Welche möglichen Initiativen schweben Ihnen vor?

Die folgenden fünf Projekte hätten allesamt verdient, dem Volk vorgelegt zu werden: Kündigung des Schengen-Abkommens; Zurückziehen des EU-Beitrittgesuches; Stärkung der Schweizer Neutralität; Landesrecht vor Völkerrecht; Ablösung der Bilateralen durch ein neues Freihandelsabkommen, das auch die Dienstleistungsunternehmen beinhalten würde. Wegen unserer beschränkten Mittel werden wir leider Prioritäten setzen müssen.

Wird die Auns die Ecopop-Initiative unterstützen?

Wir haben deren Unterschriftensammlung unterstützt. Wenn – wie ich es befürchte – der Bundesrat die Masseneinwanderungsinitiative nun nur schleppend umsetzt, steht es für uns ausser Frage, dass wir die Ecopop-Initiative auch im Abstimmungskampf tatkräftig unterstützen werden.

Wie steht die Auns-Basis eigentlich zu Ihrer Iran-Reise, die Sie vorletzte Woche mit Luzi Stamm und weiteren SVP-Politikern unternommen haben?

Ich bin einstimmig gewählt worden mit einer Standing Ovation, ich habe keine einzige kritische Stimme gehört. Schliesslich bin ich nach wie vor ein Islam-Kritiker, genauso wie vor meiner Reise.

Hat die Iran-Reise denn bei Ihnen überhaupt etwas bewirkt?

(Überlegt lange). Ich habe die Bevölkerung des Irans als sehr herzlich und offen wahrgenommen, das hat mich positiv überrascht. Ich habe hingegen die Politiker und die Vertreter der Verwaltung negativ erlebt. Verändert hat sich wenig: Ich finde noch immer, dass sich an unsere Regeln halten muss, wer in der Schweiz leben möchte.

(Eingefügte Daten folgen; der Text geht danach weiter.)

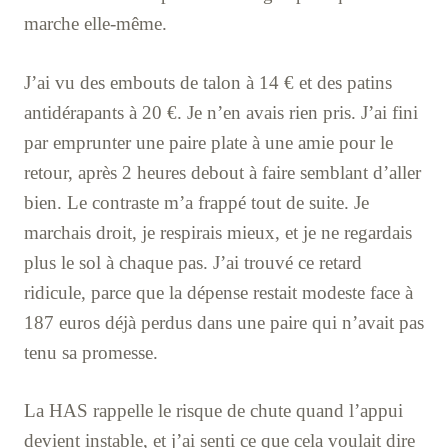
marche elle-même.
J’ai vu des embouts de talon à 14 € et des patins
antidérapants à 20 €. Je n’en avais rien pris. J’ai fini
par emprunter une paire plate à une amie pour le
retour, après 2 heures debout à faire semblant d’aller
bien. Le contraste m’a frappé tout de suite. Je
marchais droit, je respirais mieux, et je ne regardais
plus le sol à chaque pas. J’ai trouvé ce retard
ridicule, parce que la dépense restait modeste face à
187 euros déjà perdus dans une paire qui n’avait pas
tenu sa promesse.
La HAS rappelle le risque de chute quand l’appui
devient instable, et j’ai senti ce que cela voulait dire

Genauso müssen wir uns auf Auslandreisen anpassen.

Sind Ihnen im Rahmen dieser Iran-Reise Kommunikationsfehler unterlaufen?

Nein, die Fehler liegen nicht bei uns. Ich bin sehr enttäuscht von den Schweizer Medien, die uns darstellen, als wären wir Freunde des iranischen Regimes. Früher warf man mir jeweils vor, ich spräche über den Islam, ohne ihn zu kennen, eine Künstlergruppe hat einst sogar Spenden gesammelt, um mir eine Istanbul-Reise zu finanzieren. Und nun werde ich lauthals kritisiert, wenn ich mir vor Ort ein eigenes Bild mache.

Was passt denn besser zum neuen Auns-Aushängeschild: der Kampf gegen Minarette oder das Posieren mit dem iranischen Ex-General Abasali Mansouri, der Israel das Existenzrecht abspricht?

Ich habe nicht mit ihm posiert, ich habe ihm kritische Fragen gestellt. Zu Ihrer Frage: Zum neuen Auns-Präsidenten passt, dass er gegen den EU-Beitritt ist und dass er für die Unabhängigkeit und Neutralität der Schweiz einsteht.

Eine letzte Frage: Haben Sie am Samstag bei Ihrer Wahl zum Auns-Präsidenten eine Krawatte getragen?

Nein. Ausserhalb des Parlamentes trage ich nie Krawatte, ganz egal ob in Teheran oder an der Auns-Versammlung in Bern. Diese Diskussion ist total lächerlich.